Piezoelectric element, microphone, micro speaker

Description

Piezoelectric microphone, speaker, microphone-speaker integrated device and manufacturing method therefor {Piezoelectric Microphone, Speaker and Microphone-speaker integrated device and manufacturing method}

The present invention relates to a piezoelectric element microphone, a speaker, a microphone-speaker integrated device and a method of manufacturing the same. In particular, the present invention relates to a speaker, a microphone-speaker integrated structure, and a method for manufacturing a microphone, a differentially etched piezoelectric plate, and a series / parallel engagement electrode, which form a pattern structure for enhancing the efficiency of an interlocking piezoelectric microphone.

The present invention is derived from a study performed as part of the IT source technology development project of the Ministry of Information and Communication and the Ministry of Information and Communication Research and Development. [Task management number: 2006-S-006-02, Task name: Component module for ubiquitous terminal]

Background Art A technique for miniaturizing a microphone and a microspeaker on a silicon wafer has been conventionally disclosed. This method of manufacturing an acoustic transducer on a silicon wafer can be manufactured by batch processing, which can reduce costs and can be miniaturized by integrating multiple transducers and amplifiers in a single chip. There are many advantages compared to the method.

However, the piezoelectric acoustic transducer has a relatively low sensitivity in the microphone due to tensile residual deformation in the transducer diaphragm, and a low output in the microspeaker. Rather than a device, a speech conversion device using an engagement electrode is disclosed. But it needed a way to develop it more effectively.

An object of the present invention is to provide a piezoelectric element microphone, a speaker, a microphone-speaker integrated device, and a method of manufacturing the same.

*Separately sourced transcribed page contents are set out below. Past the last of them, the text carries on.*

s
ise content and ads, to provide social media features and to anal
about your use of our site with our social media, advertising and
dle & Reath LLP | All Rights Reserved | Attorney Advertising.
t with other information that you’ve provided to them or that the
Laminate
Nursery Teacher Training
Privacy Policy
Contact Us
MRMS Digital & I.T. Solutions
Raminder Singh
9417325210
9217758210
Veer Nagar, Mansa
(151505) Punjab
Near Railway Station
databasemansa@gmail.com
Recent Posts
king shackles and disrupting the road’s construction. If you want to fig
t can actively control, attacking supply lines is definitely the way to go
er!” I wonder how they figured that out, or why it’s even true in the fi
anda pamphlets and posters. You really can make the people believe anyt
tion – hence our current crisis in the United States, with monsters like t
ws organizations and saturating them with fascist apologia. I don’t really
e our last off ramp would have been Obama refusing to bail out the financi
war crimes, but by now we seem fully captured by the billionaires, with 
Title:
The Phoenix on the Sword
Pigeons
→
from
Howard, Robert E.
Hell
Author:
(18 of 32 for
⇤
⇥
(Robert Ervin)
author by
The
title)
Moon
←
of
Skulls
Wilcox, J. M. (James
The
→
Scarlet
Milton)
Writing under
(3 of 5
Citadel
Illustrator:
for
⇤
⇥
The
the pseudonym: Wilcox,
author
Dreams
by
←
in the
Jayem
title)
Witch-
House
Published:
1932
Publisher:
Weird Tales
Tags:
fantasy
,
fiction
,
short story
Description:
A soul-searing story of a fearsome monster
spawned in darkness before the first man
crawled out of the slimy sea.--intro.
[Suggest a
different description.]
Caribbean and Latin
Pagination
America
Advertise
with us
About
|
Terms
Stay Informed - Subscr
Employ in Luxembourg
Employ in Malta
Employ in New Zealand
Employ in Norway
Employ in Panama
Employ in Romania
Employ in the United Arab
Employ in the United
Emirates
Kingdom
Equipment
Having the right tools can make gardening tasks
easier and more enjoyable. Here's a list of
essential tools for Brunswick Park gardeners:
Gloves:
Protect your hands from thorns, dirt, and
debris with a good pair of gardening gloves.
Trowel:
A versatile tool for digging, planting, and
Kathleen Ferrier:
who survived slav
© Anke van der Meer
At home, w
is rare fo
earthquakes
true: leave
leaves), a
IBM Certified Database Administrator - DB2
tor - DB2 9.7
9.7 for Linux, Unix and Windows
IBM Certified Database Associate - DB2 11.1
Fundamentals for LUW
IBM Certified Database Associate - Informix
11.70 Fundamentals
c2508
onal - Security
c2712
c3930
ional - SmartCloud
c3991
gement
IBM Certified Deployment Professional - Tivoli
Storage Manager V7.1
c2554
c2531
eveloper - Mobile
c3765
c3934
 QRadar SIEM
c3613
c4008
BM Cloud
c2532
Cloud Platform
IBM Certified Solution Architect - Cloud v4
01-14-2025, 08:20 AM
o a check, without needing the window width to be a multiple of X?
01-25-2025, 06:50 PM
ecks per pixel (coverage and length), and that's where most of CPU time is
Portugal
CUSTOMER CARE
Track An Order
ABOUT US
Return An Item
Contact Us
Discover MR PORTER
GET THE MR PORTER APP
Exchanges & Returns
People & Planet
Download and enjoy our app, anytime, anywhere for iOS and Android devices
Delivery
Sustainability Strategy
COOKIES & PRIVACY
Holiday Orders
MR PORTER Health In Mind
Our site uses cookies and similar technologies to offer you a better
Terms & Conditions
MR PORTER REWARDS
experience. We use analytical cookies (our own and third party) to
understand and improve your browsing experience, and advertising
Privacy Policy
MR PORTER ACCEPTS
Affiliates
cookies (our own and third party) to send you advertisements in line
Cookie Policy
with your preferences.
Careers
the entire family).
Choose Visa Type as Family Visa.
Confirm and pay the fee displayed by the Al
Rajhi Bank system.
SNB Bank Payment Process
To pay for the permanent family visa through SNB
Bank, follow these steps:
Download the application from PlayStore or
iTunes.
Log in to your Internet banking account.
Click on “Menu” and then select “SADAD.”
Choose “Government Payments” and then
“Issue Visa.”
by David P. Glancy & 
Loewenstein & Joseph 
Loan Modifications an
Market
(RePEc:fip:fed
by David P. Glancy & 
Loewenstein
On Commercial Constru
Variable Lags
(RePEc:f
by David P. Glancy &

The present invention also provides a piezoelectric element microphone, a speaker, a microphone-speaker integrated device, and a method of manufacturing the interdigitated electrode patterns of the microphones arranged in series, and the speaker having a differentially etched piezoelectric plate and a series / parallel interlocking electrode pattern. The purpose is to provide.

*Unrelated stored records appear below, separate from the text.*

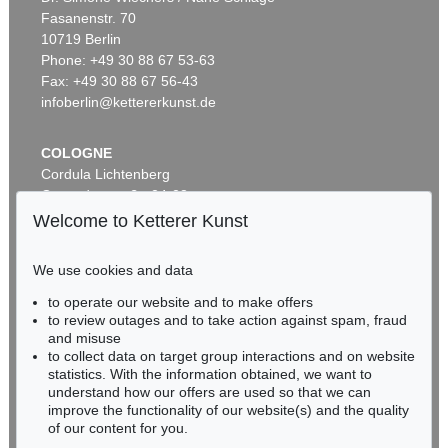
Fasanenstr. 70
Auction 535 - Lot 11
10719 Berlin
ERICH HECKEL
Stehende
, 1920
Phone: +49 30 88 67 53-63
Sold:
€ 745,000 / $ 856,749
Fax: +49 30 88 67 56-43
infoberlin@kettererkunst.de
COLOGNE
Cordula Lichtenberg
Gertrudenstraße 24-28
50667 Cologne
Welcome to Ketterer Kunst
Phone: +49 221 510 908-15
infokoeln@kettererkunst.de
We use cookies and data
Auction 428 - Lot 231
to operate our website and to make offers
BADEN-WÜRTTEMBERG
ERICH HECKEL
to review outages and to take action against spam, fraud
HESSEN
Hügellandschaft
, 1913
and misuse
Sold:
€ 745,000 / $ 856,749
RHINELAND-PALATINATE
to collect data on target group interactions and on website
Miriam Heß
statistics. With the information obtained, we want to
understand how our offers are used so that we can
Phone: +49 62 21 58 80-038
improve the functionality of our website(s) and the quality
Fax: +49 62 21 58 80-595
of our content for you.
infoheidelberg@kettererkunst.de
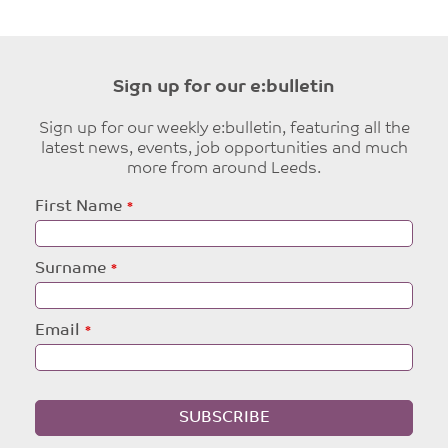
Sign up for our e:bulletin
Sign up for our weekly e:bulletin, featuring all the
latest news, events, job opportunities and much
more from around Leeds.
Leave
First Name
this
field
blank
Surname
Email
SUBSCRIBE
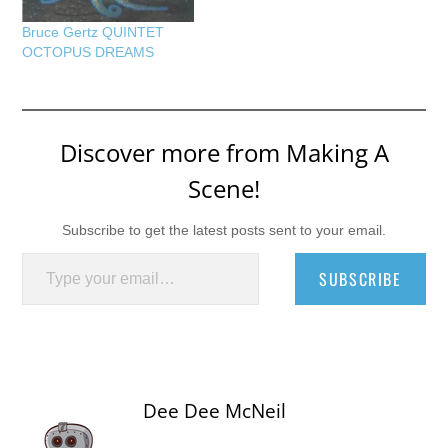
Bruce Gertz QUINTET
OCTOPUS DREAMS
Discover more from Making A
Scene!
Subscribe to get the latest posts sent to your email.
Type your email…
SUBSCRIBE
Dee Dee McNeil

In order to achieve the above objects, according to an aspect of the present invention, a silicon substrate and an insulating film deposited on the silicon substrate, a piezoelectric plate formed on the insulating film and the engaging electrode formed on the piezoelectric plate Included but the engagement electrode may provide a piezoelectric element microphone, characterized in that the pattern is formed so that the polarity is arranged in series.

In a preferred embodiment, the silicon substrate may be etched from the rear surface to the insulating film. In addition, the insulating film may be any one of silicon, silicon oxide-based, and silicon nitride-based material. In addition, the piezoelectric plate may be formed by any one of the method of being bonded using an epoxy-based adhesive, or deposited using the Sol-gel method. In addition, the piezoelectric plate may be characterized in that any one material of PZT, PMN-PT, PVDF, ZnO, AlN, and lead-free piezoelectric material is formed in a single layer. In addition, the piezoelectric plate may be formed of a multilayer structure in which Ti, Pt, PZT, and Pt are formed. In addition, the engagement electrode may be characterized in that the pattern is formed on the outer periphery of the piezoelectric plate.

According to another aspect of the present invention, a silicon substrate and an insulating film deposited on the silicon substrate, a piezoelectric plate formed on top of the insulating film and the engaging electrode formed on the piezoelectric plate, but the piezoelectric plate is The piezoelectric element speaker may be provided in which the engagement electrode is formed and the outer portion is differentially etched so that the thickness of the piezoelectric plate of the outer portion is thinner than the thickness of the portion where the engagement electrode is formed.

In a preferred embodiment, the silicon substrate may be etched from the rear surface to the insulating film. In addition, the insulating film may be any one of silicon, silicon oxide-based, and silicon nitride-based material. In addition, the piezoelectric plate may be formed by any one of the method of being bonded using an epoxy-based adhesive, or deposited using the Sol-gel method. In addition, the piezoelectric plate may be characterized in that any one of PZT, PMN-PT, PVDF, ZnO, AlN, and lead-free piezoelectric material is formed in a single layer. In addition, the piezoelectric plate may be formed of a multilayer structure in which Ti, Pt, PZT, and Pt are formed. In addition, the piezoelectric plate may be etched using any one of a dry visual method using mechanical polishing and an inductively coupled plasma. In addition, the insulating film may be etched according to a pattern, and the inside of the etched pattern may be filled with one of a high elastic film of a rubber film and a resin component.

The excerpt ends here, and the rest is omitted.